Dendritic cell based immunotherapy
This utilizes dendritic cells to activate a cytotoxic response towards an antigen. Dendritic cells, an antigen presenting cell, are harvested from a patient. These cells are then either pulsed with an antigen or transfected with a viral vector. The activated dendritic cells are then placed back into the patient; these cells then present the antigens to effector lymphocytes (CD4+ T cells, CD8+ T cells, and in specialized dendritic cells, B cells also). This initiates a cytotoxic response to occur against these antigens and anything that may present these antigens. One use for this therapy is in cancer immunotherapy. Tumor Antigens are presented to dendritic cells, which cause the immune system to target these antigens, which are often expressed on cancerous cells.

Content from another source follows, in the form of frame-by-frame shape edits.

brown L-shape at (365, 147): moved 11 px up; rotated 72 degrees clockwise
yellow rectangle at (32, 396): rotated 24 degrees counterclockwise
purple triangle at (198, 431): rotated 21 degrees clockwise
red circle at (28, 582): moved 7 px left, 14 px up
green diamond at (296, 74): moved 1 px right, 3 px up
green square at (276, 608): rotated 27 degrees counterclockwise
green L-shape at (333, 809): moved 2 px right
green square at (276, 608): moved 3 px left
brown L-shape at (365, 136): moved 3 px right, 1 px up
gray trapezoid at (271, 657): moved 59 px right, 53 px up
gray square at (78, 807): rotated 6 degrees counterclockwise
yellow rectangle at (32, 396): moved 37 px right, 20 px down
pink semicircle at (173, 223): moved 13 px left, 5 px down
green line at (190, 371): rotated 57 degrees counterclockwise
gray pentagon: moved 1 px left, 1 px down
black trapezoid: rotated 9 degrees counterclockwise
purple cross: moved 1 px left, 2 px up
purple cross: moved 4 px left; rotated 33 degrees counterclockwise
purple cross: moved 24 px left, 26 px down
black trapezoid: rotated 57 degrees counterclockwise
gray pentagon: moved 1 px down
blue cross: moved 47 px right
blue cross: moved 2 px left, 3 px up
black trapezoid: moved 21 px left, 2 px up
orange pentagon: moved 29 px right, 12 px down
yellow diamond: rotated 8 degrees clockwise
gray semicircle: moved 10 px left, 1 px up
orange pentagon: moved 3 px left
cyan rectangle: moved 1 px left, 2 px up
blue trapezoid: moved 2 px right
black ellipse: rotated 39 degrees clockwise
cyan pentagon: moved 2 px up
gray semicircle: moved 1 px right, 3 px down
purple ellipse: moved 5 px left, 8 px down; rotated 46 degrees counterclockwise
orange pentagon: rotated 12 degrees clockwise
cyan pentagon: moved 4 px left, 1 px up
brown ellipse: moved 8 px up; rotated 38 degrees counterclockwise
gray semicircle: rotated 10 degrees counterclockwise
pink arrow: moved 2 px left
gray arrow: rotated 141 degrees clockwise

T cell based adoptive immunotherapy
This therapy uses T cell-based cytotoxic responses to attack cancer. In brief, T cells that have a natural or genetically engineered reactivity to a patients' cancer are expanded in vitro using a variety of means and then adoptively transferred into a cancer patient. T cells with a natural occurring reactivity to a patient's cancer can be found infiltrated in the patients' own tumors. The tumor is harvested, and these tumor infiltrating lymphocytes (TIL) are expanded in vitro using high concentrations of interluekin-2 (IL-2), anti-CD3 and allo-reactive feeders. These T cells are then transferred back into the patient along with exogenous administration of IL-2. Thus far, a 51% objective response rate has been observed; in some patients, tumors shrank to indetectable size. In the case of engineered T cells, T cell receptors (TCR) that have been identified to have reactivity against tumor associated antigens are cloned into a replication incompetent virus that is capable of genomic integration. A patients own lymphocytes are exposed to these viruses and then expanded non-specifically or stimulated using the engineered TCR. The cells are then transferred back into the patient. This therapy has been demonstrated to result in objective clinical responses in patients with refractory stage IV cancer. The Surgery Branch of the National Cancer Institute (Bethesda, Maryland) is actively investigating this form of cancer treatment for patients suffering aggressive melanomas.